**Task item:**
Your answer should consist only of the lines below from the one with "اکتوبر 2024" through the one with "被快速批准的貸款？儘管它們看起來很相似，但是卻不", copied exactly.

Saved data entries:
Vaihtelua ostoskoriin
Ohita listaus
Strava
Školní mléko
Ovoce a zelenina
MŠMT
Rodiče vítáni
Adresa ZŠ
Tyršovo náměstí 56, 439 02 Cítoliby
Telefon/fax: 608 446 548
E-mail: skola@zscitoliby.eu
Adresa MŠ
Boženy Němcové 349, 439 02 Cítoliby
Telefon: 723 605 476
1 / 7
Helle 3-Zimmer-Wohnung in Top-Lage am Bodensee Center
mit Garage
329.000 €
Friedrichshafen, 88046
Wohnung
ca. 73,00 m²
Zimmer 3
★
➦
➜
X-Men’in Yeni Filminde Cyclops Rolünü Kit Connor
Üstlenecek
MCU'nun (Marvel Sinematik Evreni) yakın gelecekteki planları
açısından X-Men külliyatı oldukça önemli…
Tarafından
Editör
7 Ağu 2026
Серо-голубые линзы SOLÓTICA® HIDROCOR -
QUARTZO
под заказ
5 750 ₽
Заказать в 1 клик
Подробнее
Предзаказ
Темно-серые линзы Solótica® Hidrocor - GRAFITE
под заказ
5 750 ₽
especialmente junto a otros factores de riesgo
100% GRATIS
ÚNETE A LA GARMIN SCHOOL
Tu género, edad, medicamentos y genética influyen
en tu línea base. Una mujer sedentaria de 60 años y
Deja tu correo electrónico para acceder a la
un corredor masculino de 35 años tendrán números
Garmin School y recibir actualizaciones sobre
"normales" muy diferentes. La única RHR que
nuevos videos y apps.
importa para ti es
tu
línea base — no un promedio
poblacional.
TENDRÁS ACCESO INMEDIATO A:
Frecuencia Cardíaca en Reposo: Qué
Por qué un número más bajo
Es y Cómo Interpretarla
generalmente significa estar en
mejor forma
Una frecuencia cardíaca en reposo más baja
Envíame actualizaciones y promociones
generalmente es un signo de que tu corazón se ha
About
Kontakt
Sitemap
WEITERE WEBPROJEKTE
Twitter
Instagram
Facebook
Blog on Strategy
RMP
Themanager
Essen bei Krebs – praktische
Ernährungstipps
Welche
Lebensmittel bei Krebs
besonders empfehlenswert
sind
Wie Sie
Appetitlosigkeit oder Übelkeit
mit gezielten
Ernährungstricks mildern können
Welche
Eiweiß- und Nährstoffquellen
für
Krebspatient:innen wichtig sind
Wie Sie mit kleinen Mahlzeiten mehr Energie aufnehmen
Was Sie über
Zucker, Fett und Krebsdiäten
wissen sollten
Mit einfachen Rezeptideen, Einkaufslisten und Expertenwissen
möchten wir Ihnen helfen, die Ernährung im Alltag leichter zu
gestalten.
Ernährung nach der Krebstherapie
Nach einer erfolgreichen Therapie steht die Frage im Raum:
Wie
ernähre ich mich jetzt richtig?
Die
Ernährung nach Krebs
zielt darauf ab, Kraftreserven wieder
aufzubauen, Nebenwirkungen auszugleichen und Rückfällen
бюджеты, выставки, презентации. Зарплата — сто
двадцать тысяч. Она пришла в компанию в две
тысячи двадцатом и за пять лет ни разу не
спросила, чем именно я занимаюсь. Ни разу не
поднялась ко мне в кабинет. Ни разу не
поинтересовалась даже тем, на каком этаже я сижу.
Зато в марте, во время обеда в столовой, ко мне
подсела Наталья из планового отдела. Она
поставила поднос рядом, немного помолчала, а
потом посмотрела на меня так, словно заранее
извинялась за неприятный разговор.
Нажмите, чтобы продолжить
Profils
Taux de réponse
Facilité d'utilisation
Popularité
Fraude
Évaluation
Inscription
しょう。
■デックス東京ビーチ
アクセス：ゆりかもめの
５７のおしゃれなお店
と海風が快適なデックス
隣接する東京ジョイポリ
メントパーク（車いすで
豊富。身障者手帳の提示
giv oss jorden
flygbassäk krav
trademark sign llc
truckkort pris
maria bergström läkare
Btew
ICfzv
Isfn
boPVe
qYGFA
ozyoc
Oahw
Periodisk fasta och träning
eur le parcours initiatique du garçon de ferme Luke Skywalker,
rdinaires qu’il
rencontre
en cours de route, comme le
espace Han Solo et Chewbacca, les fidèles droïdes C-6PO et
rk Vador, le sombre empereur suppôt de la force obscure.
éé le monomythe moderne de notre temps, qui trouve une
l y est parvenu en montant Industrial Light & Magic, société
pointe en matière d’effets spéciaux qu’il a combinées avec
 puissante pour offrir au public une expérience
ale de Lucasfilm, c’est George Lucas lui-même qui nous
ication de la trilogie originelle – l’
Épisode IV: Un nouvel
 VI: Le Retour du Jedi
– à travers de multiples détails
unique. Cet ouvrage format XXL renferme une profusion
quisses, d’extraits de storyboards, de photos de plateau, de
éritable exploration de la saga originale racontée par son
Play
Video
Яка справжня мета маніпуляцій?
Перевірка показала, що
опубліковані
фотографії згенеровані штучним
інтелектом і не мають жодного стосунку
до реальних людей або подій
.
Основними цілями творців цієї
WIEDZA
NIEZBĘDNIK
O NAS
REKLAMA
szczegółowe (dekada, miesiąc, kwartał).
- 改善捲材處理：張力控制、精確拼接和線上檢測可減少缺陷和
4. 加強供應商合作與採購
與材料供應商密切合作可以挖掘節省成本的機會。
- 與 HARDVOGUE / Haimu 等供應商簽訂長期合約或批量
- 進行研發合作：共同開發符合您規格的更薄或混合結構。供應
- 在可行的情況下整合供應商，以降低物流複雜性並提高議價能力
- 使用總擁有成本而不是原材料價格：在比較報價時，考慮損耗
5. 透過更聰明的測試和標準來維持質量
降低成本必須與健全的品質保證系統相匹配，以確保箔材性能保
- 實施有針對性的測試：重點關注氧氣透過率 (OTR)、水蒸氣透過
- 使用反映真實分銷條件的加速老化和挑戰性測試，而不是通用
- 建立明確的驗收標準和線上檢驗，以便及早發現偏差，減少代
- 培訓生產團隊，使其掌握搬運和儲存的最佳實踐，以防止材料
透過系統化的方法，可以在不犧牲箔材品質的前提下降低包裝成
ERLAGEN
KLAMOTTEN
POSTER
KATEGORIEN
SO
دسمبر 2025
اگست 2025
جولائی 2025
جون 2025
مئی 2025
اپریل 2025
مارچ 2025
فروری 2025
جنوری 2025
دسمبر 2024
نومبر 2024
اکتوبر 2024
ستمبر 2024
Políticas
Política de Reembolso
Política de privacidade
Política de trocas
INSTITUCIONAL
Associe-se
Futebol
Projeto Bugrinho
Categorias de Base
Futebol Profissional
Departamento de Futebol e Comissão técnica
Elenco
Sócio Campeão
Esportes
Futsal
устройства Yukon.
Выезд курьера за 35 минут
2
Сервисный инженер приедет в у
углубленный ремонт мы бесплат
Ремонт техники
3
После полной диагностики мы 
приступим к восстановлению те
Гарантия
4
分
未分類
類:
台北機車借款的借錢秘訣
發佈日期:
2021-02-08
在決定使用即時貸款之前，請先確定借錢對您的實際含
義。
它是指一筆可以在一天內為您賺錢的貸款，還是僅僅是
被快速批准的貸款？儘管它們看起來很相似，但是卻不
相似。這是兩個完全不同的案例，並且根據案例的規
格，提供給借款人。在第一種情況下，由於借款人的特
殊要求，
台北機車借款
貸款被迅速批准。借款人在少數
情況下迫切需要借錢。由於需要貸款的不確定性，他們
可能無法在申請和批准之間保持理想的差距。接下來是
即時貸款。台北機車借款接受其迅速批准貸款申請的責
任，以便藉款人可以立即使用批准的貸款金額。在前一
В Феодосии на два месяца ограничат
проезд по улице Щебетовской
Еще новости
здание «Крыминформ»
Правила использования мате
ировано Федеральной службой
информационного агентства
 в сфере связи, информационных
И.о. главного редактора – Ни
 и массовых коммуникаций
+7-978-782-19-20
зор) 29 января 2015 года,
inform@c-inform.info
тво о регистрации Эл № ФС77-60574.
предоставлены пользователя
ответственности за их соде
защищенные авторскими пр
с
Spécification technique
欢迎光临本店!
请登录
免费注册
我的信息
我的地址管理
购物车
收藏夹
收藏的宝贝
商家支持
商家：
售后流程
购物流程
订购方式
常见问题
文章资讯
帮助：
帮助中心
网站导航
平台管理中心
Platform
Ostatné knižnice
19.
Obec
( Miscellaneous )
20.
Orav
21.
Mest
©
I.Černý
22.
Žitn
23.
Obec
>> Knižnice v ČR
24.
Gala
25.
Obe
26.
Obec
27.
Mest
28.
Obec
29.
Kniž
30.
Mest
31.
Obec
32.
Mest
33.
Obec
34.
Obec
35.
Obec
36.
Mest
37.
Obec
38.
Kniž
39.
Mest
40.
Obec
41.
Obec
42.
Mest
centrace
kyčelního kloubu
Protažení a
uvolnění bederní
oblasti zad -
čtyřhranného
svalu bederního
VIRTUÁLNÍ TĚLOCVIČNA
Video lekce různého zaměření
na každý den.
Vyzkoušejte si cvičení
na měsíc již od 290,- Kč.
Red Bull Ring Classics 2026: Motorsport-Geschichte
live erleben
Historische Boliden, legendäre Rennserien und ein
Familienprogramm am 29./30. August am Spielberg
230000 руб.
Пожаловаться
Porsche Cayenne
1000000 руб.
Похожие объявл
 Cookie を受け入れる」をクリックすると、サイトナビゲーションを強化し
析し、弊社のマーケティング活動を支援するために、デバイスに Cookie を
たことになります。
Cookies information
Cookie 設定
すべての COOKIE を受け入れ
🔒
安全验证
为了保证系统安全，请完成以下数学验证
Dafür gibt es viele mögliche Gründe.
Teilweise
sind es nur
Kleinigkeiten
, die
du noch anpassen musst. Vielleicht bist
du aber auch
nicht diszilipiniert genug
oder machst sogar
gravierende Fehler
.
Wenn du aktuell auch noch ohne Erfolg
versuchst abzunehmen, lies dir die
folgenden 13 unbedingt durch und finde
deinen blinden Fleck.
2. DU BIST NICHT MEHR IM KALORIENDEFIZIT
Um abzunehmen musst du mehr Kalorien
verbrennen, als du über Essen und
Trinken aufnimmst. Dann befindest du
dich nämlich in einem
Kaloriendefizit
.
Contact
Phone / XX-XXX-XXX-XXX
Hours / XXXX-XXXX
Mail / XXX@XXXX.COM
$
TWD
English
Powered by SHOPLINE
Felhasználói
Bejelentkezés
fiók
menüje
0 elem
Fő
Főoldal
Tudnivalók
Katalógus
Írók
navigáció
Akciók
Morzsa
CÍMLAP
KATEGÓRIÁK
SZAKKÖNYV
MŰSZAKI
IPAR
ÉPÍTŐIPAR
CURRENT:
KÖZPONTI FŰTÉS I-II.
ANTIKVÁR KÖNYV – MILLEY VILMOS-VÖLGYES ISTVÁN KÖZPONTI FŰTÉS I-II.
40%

**Response area:**
اکتوبر 2024
ستمبر 2024
Políticas
Política de Reembolso
Política de privacidade
Política de trocas
INSTITUCIONAL
Associe-se
Futebol
Projeto Bugrinho
Categorias de Base
Futebol Profissional
Departamento de Futebol e Comissão técnica
Elenco
Sócio Campeão
Esportes
Futsal
устройства Yukon.
Выезд курьера за 35 минут
2
Сервисный инженер приедет в у
углубленный ремонт мы бесплат
Ремонт техники
3
После полной диагностики мы 
приступим к восстановлению те
Гарантия
4
分
未分類
類:
台北機車借款的借錢秘訣
發佈日期:
2021-02-08
在決定使用即時貸款之前，請先確定借錢對您的實際含
義。
它是指一筆可以在一天內為您賺錢的貸款，還是僅僅是
被快速批准的貸款？儘管它們看起來很相似，但是卻不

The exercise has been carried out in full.